■ **Goal of the exercise**:
For each entry, return the text exactly and omit any image.

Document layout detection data
Content starts

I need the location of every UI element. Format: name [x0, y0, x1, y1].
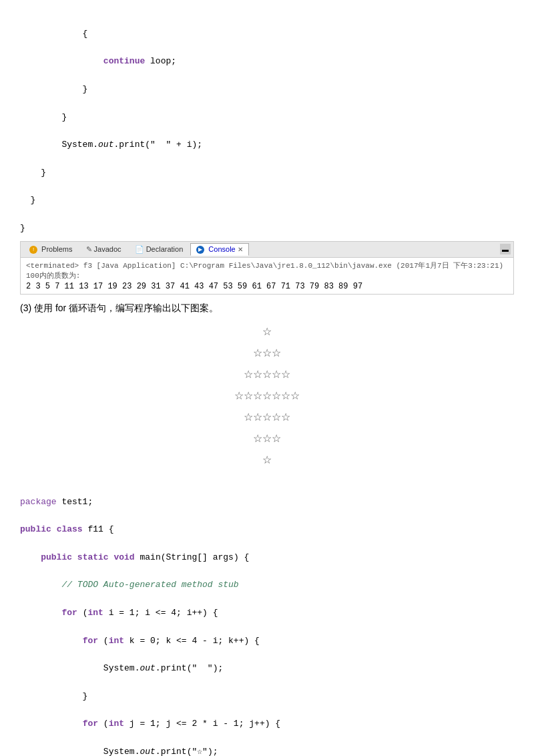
star-row-7: ☆ — [20, 449, 514, 471]
star-pattern-display: ☆ ☆☆☆ ☆☆☆☆☆ ☆☆☆☆☆☆☆ ☆☆☆☆☆ ☆☆☆ ☆ — [20, 321, 514, 471]
star-row-4: ☆☆☆☆☆☆☆ — [20, 385, 514, 407]
console-icon: ▶ — [196, 246, 204, 254]
console-tab-bar: ! Problems ✎ Javadoc 📄 Declaration ▶ Con… — [21, 242, 513, 258]
top-code-block: { continue loop; } } System.out.print(" … — [20, 13, 514, 236]
console-panel: ! Problems ✎ Javadoc 📄 Declaration ▶ Con… — [20, 241, 514, 295]
star-row-5: ☆☆☆☆☆ — [20, 407, 514, 428]
minimize-button[interactable]: ▬ — [500, 244, 511, 254]
problems-icon: ! — [29, 246, 37, 254]
javadoc-icon: ✎ — [86, 245, 92, 253]
tab-problems[interactable]: ! Problems — [23, 243, 79, 256]
tab-declaration[interactable]: 📄 Declaration — [129, 243, 190, 256]
star-row-3: ☆☆☆☆☆ — [20, 364, 514, 385]
tab-javadoc[interactable]: ✎ Javadoc — [80, 243, 127, 256]
console-body: <terminated> f3 [Java Application] C:\Pr… — [21, 258, 513, 294]
exercise-description: (3) 使用 for 循环语句，编写程序输出以下图案。 — [20, 303, 514, 315]
star-row-2: ☆☆☆ — [20, 343, 514, 364]
output-numbers: 2 3 5 7 11 13 17 19 23 29 31 37 41 43 47… — [26, 282, 508, 291]
tab-console[interactable]: ▶ Console ✕ — [190, 243, 248, 256]
star-row-1: ☆ — [20, 321, 514, 343]
output-label: 100内的质数为: — [26, 270, 508, 280]
bottom-code-block: package test1; public class f11 { public… — [20, 482, 514, 756]
terminated-line: <terminated> f3 [Java Application] C:\Pr… — [26, 260, 508, 270]
declaration-icon: 📄 — [135, 245, 144, 253]
star-row-6: ☆☆☆ — [20, 428, 514, 449]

Content ends

■ **Answer for this exercise**:
I need the location of every UI element. Format: name [x0, y0, x1, y1].
star-row-7: ☆ — [20, 449, 514, 471]
star-pattern-display: ☆ ☆☆☆ ☆☆☆☆☆ ☆☆☆☆☆☆☆ ☆☆☆☆☆ ☆☆☆ ☆ — [20, 321, 514, 471]
star-row-4: ☆☆☆☆☆☆☆ — [20, 385, 514, 407]
console-icon: ▶ — [196, 246, 204, 254]
console-tab-bar: ! Problems ✎ Javadoc 📄 Declaration ▶ Con… — [21, 242, 513, 258]
top-code-block: { continue loop; } } System.out.print(" … — [20, 13, 514, 236]
console-panel: ! Problems ✎ Javadoc 📄 Declaration ▶ Con… — [20, 241, 514, 295]
star-row-5: ☆☆☆☆☆ — [20, 407, 514, 428]
minimize-button[interactable]: ▬ — [500, 244, 511, 254]
problems-icon: ! — [29, 246, 37, 254]
javadoc-icon: ✎ — [86, 245, 92, 253]
tab-problems[interactable]: ! Problems — [23, 243, 79, 256]
tab-declaration[interactable]: 📄 Declaration — [129, 243, 190, 256]
star-row-3: ☆☆☆☆☆ — [20, 364, 514, 385]
tab-javadoc[interactable]: ✎ Javadoc — [80, 243, 127, 256]
console-body: <terminated> f3 [Java Application] C:\Pr… — [21, 258, 513, 294]
exercise-description: (3) 使用 for 循环语句，编写程序输出以下图案。 — [20, 303, 514, 315]
star-row-2: ☆☆☆ — [20, 343, 514, 364]
output-numbers: 2 3 5 7 11 13 17 19 23 29 31 37 41 43 47… — [26, 282, 508, 291]
tab-console[interactable]: ▶ Console ✕ — [190, 243, 248, 256]
star-row-1: ☆ — [20, 321, 514, 343]
output-label: 100内的质数为: — [26, 270, 508, 280]
bottom-code-block: package test1; public class f11 { public… — [20, 482, 514, 756]
terminated-line: <terminated> f3 [Java Application] C:\Pr… — [26, 260, 508, 270]
declaration-icon: 📄 — [135, 245, 144, 253]
star-row-6: ☆☆☆ — [20, 428, 514, 449]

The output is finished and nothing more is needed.